# Material for the task
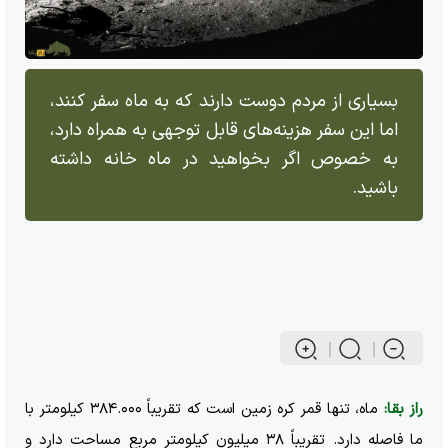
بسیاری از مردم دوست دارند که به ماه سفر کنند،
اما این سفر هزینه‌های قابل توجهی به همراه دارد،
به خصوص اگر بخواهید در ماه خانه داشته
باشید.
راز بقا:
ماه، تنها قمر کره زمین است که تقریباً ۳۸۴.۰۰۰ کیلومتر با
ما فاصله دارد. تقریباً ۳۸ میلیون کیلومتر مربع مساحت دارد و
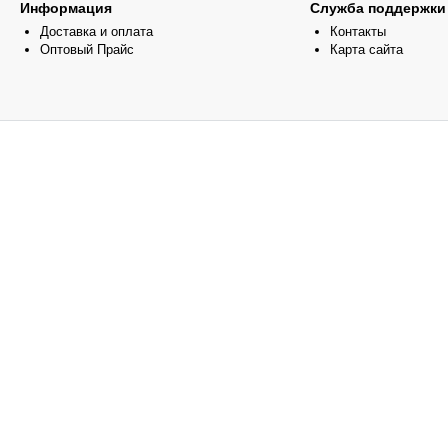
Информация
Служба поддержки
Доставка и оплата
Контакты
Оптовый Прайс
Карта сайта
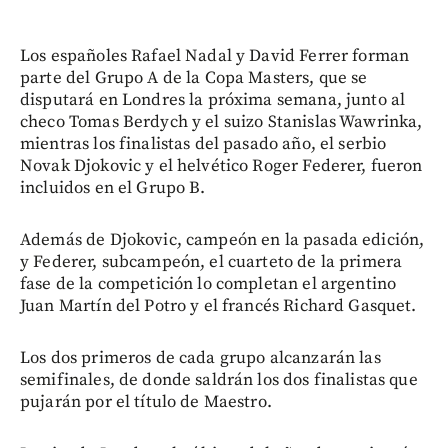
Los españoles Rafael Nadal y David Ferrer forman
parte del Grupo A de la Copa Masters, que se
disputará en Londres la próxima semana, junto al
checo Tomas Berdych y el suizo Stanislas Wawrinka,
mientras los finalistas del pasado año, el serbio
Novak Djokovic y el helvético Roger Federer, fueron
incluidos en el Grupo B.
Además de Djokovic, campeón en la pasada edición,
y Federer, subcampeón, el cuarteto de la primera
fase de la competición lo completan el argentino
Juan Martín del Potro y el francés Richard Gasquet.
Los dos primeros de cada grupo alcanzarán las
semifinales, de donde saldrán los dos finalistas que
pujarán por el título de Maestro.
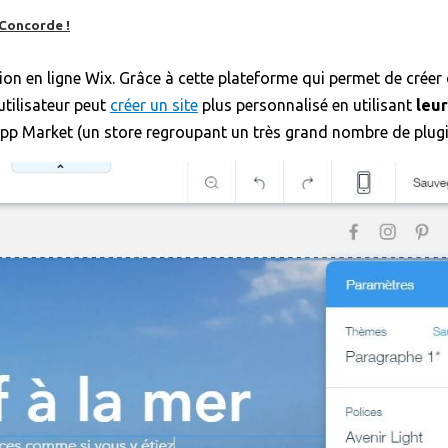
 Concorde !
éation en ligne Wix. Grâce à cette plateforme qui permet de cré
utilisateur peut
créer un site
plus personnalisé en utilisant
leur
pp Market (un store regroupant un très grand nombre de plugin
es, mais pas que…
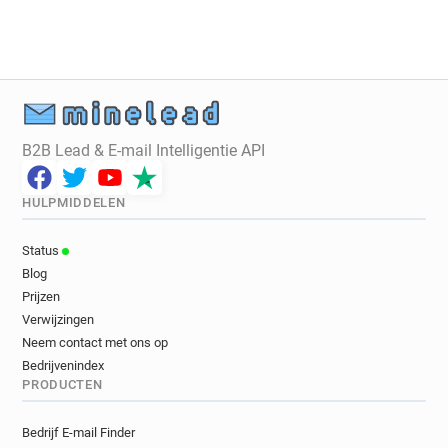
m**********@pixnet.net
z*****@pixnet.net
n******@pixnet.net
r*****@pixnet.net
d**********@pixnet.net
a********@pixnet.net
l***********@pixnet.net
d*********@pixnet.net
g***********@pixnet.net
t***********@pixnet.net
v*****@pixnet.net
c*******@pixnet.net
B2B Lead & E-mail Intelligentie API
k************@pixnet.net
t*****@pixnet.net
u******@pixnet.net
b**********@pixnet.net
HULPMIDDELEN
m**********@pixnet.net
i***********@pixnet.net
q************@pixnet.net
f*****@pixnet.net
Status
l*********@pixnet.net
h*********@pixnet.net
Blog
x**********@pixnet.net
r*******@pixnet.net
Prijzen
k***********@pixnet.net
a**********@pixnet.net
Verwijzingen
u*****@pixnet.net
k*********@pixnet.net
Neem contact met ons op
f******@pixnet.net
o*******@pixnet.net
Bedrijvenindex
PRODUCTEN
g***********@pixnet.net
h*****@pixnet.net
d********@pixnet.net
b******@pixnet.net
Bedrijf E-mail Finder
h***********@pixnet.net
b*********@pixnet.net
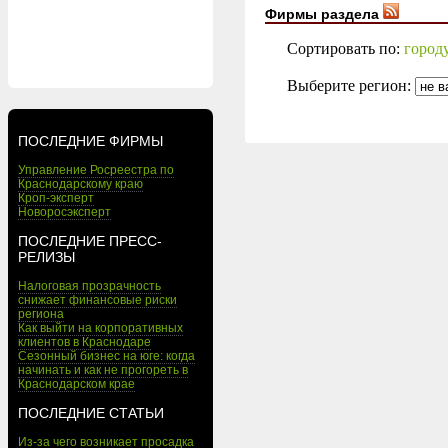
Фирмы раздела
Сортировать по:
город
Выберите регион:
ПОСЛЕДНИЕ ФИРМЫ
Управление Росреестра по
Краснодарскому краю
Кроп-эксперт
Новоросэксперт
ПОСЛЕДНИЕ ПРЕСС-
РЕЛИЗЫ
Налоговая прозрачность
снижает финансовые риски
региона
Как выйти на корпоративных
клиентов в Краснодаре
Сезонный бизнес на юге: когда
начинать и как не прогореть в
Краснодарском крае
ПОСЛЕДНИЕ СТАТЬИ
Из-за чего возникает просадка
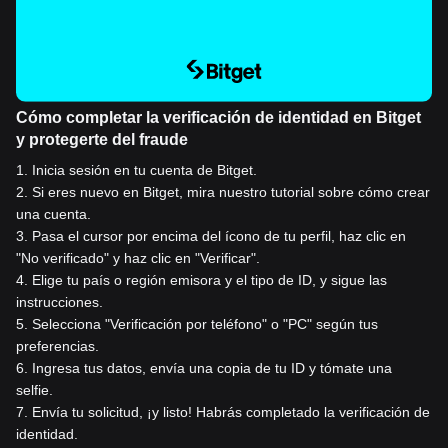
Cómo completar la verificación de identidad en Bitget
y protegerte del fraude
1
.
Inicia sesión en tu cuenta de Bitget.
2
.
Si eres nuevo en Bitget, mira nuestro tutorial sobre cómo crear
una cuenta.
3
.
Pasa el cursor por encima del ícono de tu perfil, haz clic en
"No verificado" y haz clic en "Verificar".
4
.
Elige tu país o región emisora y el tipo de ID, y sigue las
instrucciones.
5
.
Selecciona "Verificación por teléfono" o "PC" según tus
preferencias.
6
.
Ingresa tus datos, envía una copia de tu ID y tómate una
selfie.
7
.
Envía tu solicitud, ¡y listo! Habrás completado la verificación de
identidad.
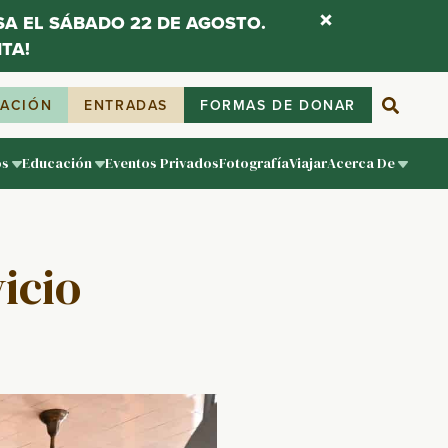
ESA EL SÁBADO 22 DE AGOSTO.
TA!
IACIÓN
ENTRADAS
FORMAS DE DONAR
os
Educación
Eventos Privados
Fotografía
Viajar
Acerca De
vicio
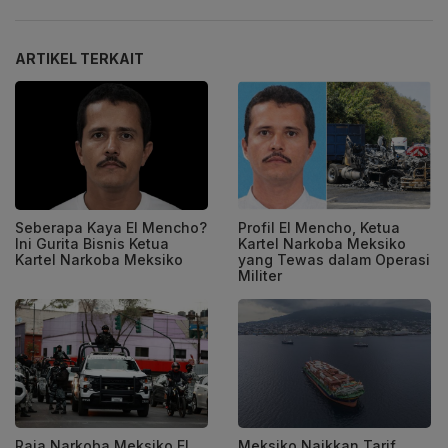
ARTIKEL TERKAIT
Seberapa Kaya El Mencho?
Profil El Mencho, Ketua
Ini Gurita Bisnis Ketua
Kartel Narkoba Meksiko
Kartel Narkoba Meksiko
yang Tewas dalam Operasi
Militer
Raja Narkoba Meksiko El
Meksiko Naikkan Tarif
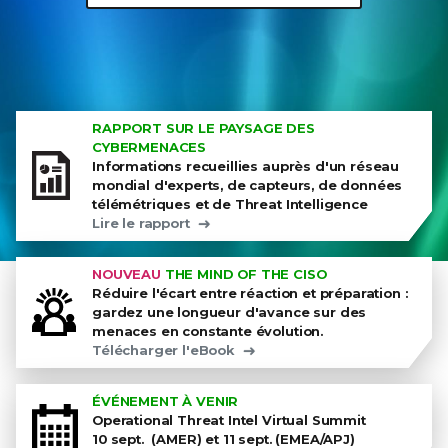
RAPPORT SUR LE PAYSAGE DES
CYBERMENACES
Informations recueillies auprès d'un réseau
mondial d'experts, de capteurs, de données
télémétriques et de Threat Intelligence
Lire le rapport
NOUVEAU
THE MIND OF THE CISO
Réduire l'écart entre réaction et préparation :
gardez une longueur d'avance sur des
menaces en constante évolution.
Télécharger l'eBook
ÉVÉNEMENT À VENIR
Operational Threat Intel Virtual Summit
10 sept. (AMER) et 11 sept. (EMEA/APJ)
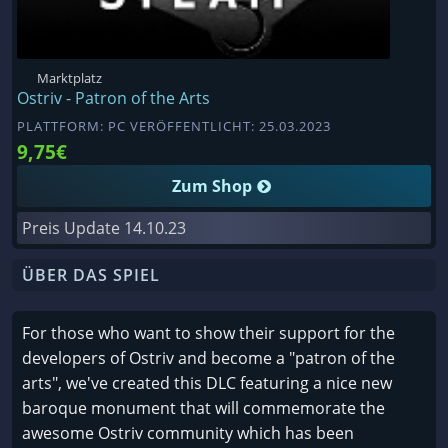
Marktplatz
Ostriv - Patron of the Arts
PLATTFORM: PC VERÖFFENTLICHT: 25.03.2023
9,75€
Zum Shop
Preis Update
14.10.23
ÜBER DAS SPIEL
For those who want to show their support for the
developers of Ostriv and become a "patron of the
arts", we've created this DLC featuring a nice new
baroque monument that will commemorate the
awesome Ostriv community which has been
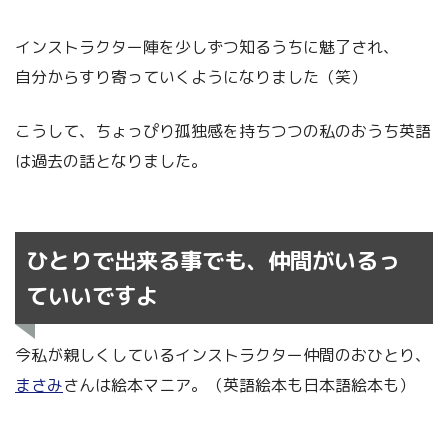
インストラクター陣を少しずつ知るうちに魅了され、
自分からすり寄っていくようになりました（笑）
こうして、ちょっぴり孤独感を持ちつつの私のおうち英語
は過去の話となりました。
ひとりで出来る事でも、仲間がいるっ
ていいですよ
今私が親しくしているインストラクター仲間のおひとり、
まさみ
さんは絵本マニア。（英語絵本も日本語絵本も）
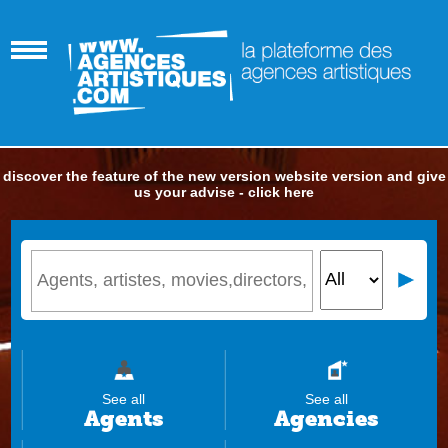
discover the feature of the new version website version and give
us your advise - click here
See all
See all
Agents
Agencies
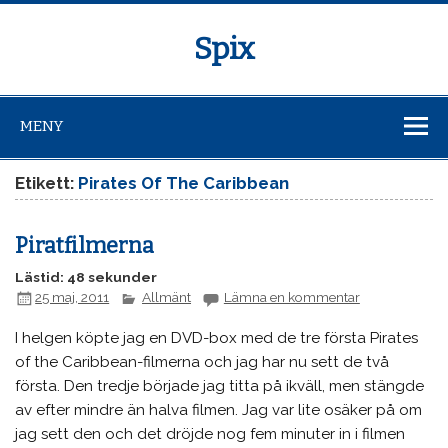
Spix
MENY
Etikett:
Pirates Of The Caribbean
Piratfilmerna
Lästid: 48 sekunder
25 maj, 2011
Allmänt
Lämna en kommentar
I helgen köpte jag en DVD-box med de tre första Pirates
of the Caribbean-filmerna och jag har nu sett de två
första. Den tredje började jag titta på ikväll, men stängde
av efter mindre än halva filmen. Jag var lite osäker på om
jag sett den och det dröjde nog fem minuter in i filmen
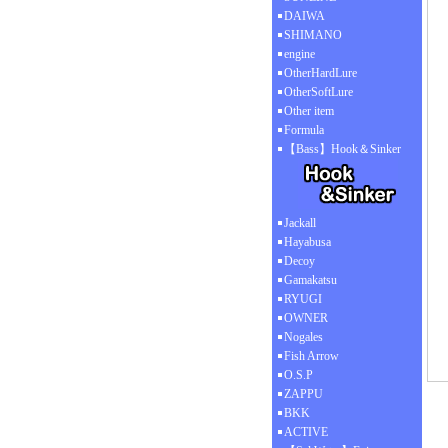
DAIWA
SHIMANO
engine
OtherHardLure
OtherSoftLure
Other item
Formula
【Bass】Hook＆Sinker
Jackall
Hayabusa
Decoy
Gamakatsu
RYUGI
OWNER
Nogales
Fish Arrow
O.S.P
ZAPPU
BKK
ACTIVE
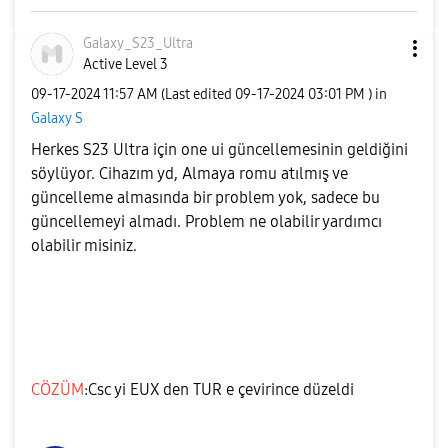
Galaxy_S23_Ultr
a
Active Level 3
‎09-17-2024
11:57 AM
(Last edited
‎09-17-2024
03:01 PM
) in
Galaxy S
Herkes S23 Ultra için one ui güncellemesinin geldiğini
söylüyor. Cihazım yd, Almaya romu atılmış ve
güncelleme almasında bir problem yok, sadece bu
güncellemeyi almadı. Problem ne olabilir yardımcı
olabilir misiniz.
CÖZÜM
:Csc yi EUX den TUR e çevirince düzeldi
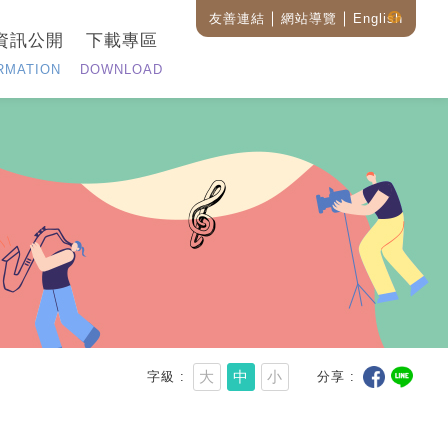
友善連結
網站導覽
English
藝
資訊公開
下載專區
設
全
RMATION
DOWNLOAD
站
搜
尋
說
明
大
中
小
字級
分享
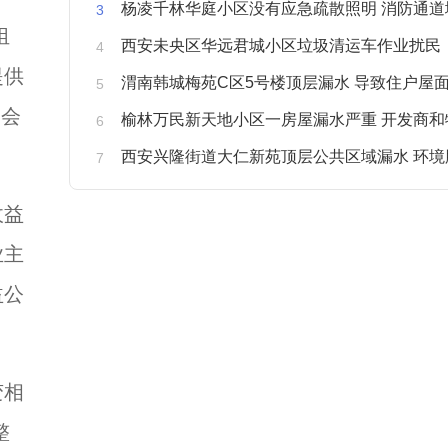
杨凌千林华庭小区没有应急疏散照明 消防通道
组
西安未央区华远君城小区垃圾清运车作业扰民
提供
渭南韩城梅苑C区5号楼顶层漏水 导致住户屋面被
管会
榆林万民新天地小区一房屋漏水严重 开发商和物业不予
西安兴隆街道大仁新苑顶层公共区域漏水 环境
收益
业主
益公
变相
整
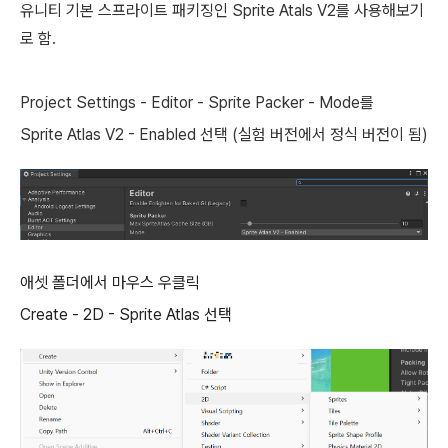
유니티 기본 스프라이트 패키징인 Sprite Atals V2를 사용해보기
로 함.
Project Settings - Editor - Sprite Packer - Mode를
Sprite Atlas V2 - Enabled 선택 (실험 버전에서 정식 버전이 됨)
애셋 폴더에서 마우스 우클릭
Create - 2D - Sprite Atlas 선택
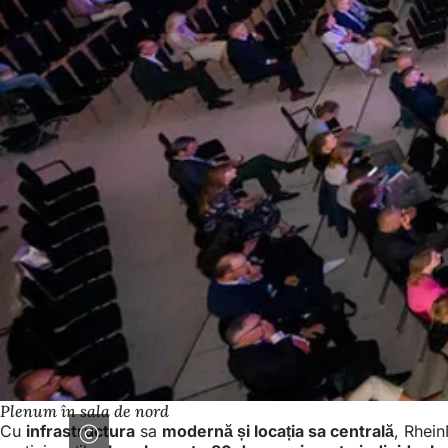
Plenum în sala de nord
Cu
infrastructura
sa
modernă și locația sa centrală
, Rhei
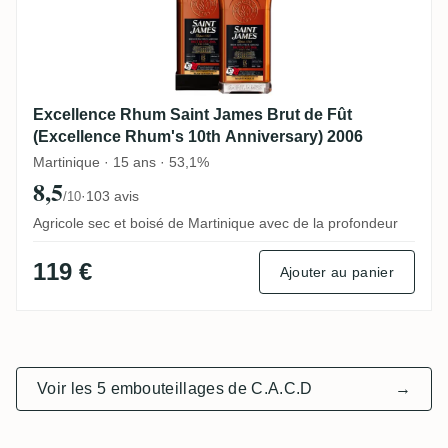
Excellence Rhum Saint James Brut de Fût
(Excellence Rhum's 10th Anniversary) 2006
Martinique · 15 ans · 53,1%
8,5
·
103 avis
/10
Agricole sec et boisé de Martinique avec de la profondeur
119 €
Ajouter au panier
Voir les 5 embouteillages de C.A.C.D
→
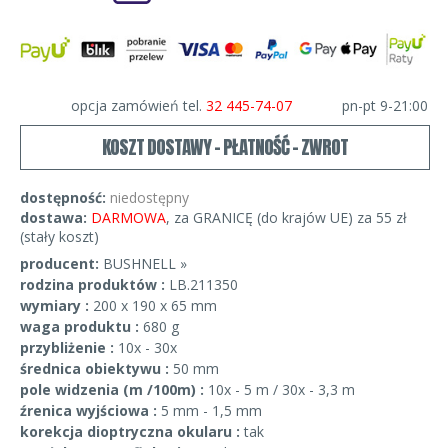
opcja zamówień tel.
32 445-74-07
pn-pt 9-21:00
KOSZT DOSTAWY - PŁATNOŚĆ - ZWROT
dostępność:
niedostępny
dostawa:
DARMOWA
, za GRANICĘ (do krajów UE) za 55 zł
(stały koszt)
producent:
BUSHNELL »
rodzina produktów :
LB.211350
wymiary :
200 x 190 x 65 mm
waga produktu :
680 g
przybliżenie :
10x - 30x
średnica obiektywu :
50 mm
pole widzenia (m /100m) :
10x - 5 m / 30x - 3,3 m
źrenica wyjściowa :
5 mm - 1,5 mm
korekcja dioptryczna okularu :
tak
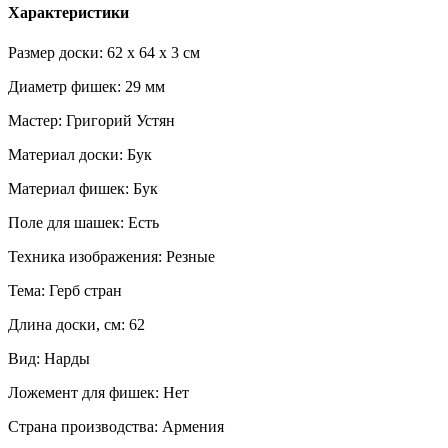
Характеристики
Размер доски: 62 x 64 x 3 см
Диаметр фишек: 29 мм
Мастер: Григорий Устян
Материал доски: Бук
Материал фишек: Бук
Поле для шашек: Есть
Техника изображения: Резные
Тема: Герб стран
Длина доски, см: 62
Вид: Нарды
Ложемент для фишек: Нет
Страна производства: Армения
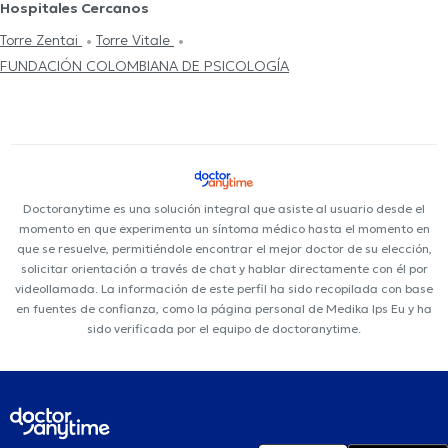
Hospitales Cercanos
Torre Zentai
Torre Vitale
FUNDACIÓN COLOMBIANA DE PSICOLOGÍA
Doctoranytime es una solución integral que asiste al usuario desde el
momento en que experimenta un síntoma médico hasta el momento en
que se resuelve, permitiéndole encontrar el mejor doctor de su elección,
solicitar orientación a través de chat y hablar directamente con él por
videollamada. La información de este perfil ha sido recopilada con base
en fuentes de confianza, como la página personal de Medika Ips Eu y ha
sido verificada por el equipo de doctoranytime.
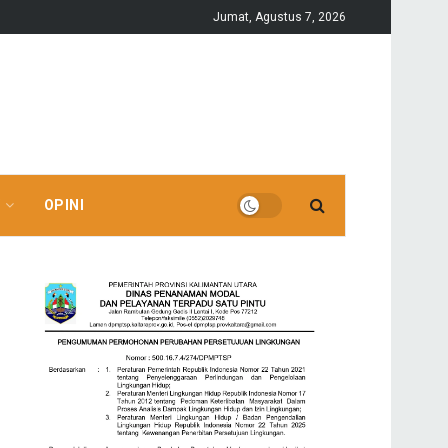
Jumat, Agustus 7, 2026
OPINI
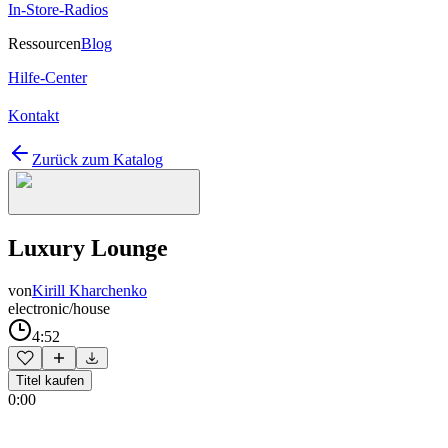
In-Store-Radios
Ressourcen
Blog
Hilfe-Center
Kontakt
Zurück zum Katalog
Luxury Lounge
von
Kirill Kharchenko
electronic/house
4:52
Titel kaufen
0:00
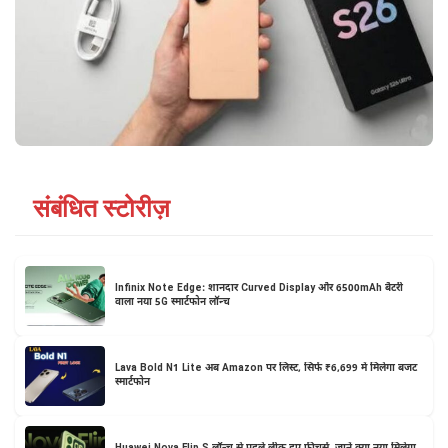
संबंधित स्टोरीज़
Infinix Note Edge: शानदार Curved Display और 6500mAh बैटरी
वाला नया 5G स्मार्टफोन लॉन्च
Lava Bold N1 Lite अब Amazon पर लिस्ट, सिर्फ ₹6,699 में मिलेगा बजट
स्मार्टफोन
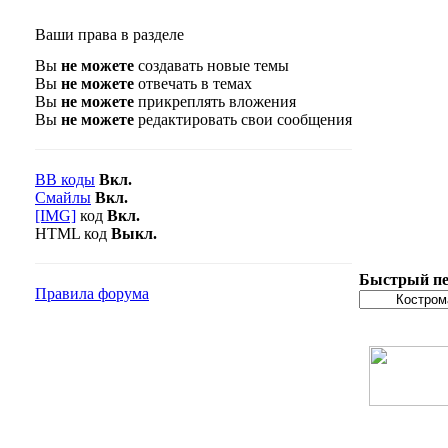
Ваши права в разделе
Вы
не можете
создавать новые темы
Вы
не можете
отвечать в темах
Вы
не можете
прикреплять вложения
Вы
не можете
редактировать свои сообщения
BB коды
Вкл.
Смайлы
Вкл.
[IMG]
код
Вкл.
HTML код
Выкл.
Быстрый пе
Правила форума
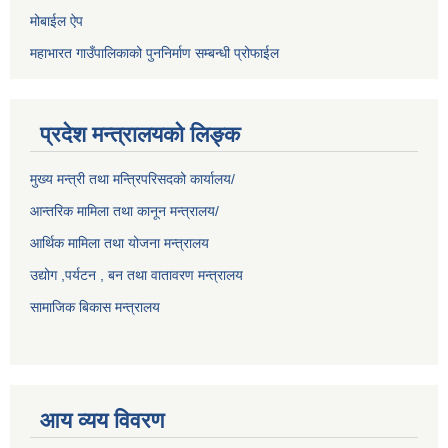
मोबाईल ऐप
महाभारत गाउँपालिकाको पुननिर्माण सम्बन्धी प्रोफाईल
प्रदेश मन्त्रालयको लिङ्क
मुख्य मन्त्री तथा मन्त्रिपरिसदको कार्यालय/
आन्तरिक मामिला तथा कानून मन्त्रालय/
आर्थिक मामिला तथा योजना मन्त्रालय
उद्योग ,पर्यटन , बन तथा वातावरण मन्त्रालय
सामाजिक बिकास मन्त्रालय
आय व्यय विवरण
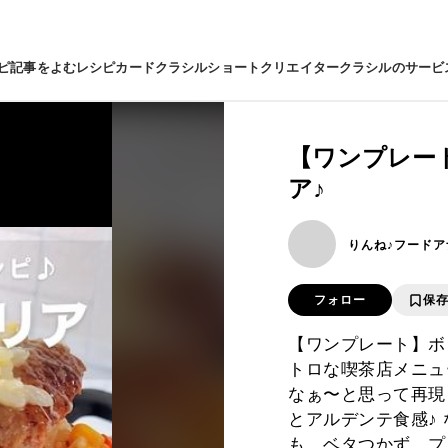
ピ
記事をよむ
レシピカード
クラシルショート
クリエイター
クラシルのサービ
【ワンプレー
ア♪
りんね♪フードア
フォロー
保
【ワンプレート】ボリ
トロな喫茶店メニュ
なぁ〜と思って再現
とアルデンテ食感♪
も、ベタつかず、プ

# Activity
With pictures omitted, repeat the entries above word for word from the line holding "Служба поддержки" down to the line holding "checo Tomas Berdych", keeping both of those lines.

# Result for this task
Служба поддержки
Доставка и оплата
Контакты
Оптовый Прайс
Карта сайта
Los españoles Rafael Nadal y David Ferrer forman
parte del Grupo A de la Copa Masters, que se
disputará en Londres la próxima semana, junto al
checo Tomas Berdych y el suizo Stanislas Wawrinka,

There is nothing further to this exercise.